June 14th, 2010 at 1:55 pm
I completely agree. I have worked on many different development teams and everybody has their preferred way to do things. I can always learn from someone else, so rarely will you see me pound my nerd-fist down and insist something be done a certain way.
Except for stuff that is obvious. Like resizing user images in your code instead of just accepting their huge file and setting the image width and height in html. Or using If, elseif, elseif, elseif, else when you could use a switch. Or drinking decaff. But I digress.

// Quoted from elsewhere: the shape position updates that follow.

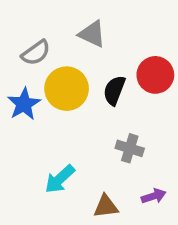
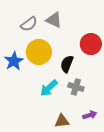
gray semicircle: (36, 53) -> (29, 24), moved
black semicircle: (114, 90) -> (67, 64), moved
cyan arrow: (60, 179) -> (49, 88), moved

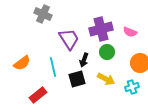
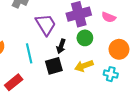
yellow arrow: (106, 79) -> (84, 66), turned 132
cyan cross: (132, 87) -> (111, 74), turned 32

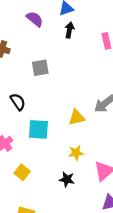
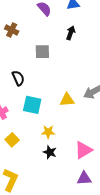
black arrow: (69, 30) -> (71, 33), moved
yellow star: (76, 153) -> (48, 132), moved

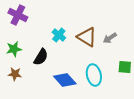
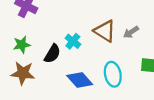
cyan cross: (59, 35) -> (73, 41), moved
brown star: (15, 74) -> (23, 73), size x1.5

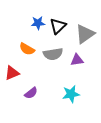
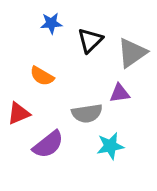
blue star: (38, 23) -> (51, 23), moved
gray semicircle: (53, 54) -> (87, 113), moved
purple semicircle: (31, 93) -> (48, 144), size x1.5

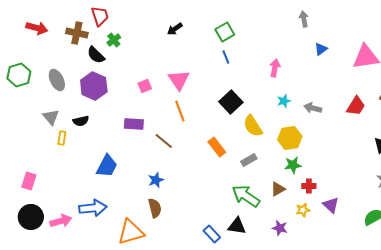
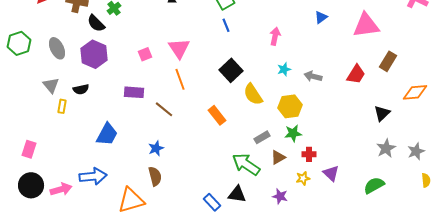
gray rectangle: (249, 160) -> (262, 137), moved

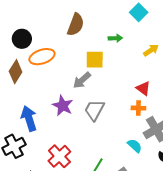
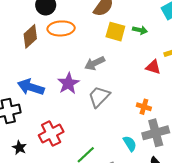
yellow square: (95, 60) -> (115, 32), moved
red triangle: (143, 88) -> (153, 67), moved, turned -35
blue arrow: (29, 118) -> (31, 87), turned -70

My current job is working on a system that has been around for over 10 years. They have a lot of awesome new stuff (linq, google web toolkit, rails), but also have some funny old stuff too. Just last month I had to make an update to a loop in a classic ASP page that uses ADODB. And I still forgot to MoveNext. The page just sat there and spun forever. Then I remembered the first time I made that mistake – like 7 years ago – DOH!
Point is, technology is just a tool. You can almost always accomplish the same thing multiple ways. And if you listen to the people you work with, and give them a little respect, you’ll probably learn a lot more than if the whole world just did it your way.